Smalley Cards Near-Record 133 to Earn Medalist Honors
August 16, 2016 | Bloomfield Township, Mich.
By Pete Kowalski, USGA
Duke University sophomore Alex Smalley, of Wake Forest, N.C., fashioned a suitable Ben Hogan impression Tuesday to earn stroke-play medalist honors in the 116th U.S. Amateur Championship at Oakland Hills Country Club’s North and South courses.
Smalley shot a 7-under-par 133 to tie for the second-lowest 36-hole score in the history of the championship. He finished one stroke behind the championship mark of 132 shared by Hank Kim (1994), Gregor Main (2011) and Bobby Wyatt (2012), and tied with Brett Coletta (2015).
“I’m kind of shaking a little bit, still. I'm not sure what to feel,” said Smalley, 19. “This is my first U.S. Amateur, so it's kind of cool taking home medalist. Medalist is nice, but we've still got a lot more golf to go.”
While he didn’t tame the South Course, so dubbed “The Monster” by Ben Hogan in his 1951 U.S. Open victory, Smalley posted a 2-under 68 to share a place with the four-time U.S. Open champion – at the top of the leader board. An All-Atlantic Coast Conference Academic choice, Smalley shot a bogey-free 65 Monday on the North Course.
“I just got off to a good start, had three birdies on the front nine, and then just kind of kept it going,” said Smalley, an All-East Region choice. “Again, I didn't miss very many greens today. I think I only missed a couple. I just hit the ball solid all the way around.”
Playing in the rainy morning session, Dawson Armstrong, of Brentwood, Tenn., and Gavin Hall, of Pittsford, N.Y., finished one stroke behind Smalley, at 134.
Armstrong, a 20-year-old Lipscomb University junior, fired an even-par 70 and University of Texas senior Hall, 21, logged a 1-under 69 on the iconic South Course, which has hosted six U.S. Opens.

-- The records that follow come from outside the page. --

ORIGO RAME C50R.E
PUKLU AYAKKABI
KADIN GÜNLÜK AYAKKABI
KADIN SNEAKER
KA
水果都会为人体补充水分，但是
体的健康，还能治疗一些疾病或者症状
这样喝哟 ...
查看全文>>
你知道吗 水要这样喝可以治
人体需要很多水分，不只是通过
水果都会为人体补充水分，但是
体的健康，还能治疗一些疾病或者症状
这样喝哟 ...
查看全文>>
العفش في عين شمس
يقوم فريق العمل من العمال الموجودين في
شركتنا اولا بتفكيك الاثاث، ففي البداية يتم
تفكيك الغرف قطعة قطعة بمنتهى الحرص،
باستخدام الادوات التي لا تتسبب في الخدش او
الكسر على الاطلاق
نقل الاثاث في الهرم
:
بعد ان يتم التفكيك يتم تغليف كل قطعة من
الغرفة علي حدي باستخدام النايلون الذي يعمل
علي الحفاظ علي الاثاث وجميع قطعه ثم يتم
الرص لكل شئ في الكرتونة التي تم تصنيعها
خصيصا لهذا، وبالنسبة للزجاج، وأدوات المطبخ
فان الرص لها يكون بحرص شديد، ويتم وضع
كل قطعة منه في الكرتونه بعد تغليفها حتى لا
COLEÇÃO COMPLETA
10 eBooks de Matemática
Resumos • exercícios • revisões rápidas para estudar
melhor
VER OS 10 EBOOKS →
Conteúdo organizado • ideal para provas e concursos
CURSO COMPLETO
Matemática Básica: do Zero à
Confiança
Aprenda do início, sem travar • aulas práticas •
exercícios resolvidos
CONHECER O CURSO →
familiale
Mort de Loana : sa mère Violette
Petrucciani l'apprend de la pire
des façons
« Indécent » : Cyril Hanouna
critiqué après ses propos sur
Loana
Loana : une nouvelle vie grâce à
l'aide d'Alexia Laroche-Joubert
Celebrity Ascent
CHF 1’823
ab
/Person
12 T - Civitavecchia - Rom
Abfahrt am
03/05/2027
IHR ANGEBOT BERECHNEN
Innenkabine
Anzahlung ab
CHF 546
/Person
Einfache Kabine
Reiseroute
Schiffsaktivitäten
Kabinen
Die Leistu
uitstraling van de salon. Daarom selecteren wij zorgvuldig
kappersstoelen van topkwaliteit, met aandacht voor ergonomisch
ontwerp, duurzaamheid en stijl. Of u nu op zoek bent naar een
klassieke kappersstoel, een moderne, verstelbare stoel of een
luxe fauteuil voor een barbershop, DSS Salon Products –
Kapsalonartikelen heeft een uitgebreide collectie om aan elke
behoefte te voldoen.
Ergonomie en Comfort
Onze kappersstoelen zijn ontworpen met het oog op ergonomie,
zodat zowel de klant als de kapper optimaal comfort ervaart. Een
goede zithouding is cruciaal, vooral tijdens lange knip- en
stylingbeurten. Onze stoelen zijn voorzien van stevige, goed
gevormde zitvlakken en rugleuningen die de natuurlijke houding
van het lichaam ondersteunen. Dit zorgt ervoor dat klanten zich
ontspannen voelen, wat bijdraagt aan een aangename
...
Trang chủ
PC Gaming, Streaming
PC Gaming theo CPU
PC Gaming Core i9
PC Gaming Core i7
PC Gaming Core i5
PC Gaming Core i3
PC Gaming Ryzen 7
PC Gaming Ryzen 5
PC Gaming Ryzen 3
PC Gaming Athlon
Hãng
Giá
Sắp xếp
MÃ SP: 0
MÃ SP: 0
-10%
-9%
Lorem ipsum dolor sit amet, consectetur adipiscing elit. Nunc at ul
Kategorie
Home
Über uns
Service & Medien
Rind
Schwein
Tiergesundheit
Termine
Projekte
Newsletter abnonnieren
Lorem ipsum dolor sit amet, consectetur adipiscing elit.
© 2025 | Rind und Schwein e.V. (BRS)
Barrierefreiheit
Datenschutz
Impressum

“I'm not a serious historian about courses and players that won at those courses, but I've seen some of the players that have won here, some of the tournaments that have been played,” said Armstrong, the 2015 Western Amateur and Dogwood Invitational champion. “The players that have won here are very highly renowned players. It's a privilege to get to keep on going and still have a chance to be in the likes of Jack Nicklaus, Arnold Palmer, just great players. It's a real honor.”
Two-time U.S. Junior Amateur runner-up and University of Alabama sophomore Davis Riley, of Hattiesburg, Miss., tied the competitive record on the North Course and tied for the third-lowest stroke-play round in a U.S. Amateur with a 7-under 63 that included seven birdies. Riley’s championship-low round of 63 tied Matt Kuchar’s score in 2007 Open Championship qualifying.
“It’s definitely in the top couple for sure,” Riley said of how he ranks today’s round. “I had a 58 at my home course that has to be up there, but definitely in the top two or three rounds I've played in a while.”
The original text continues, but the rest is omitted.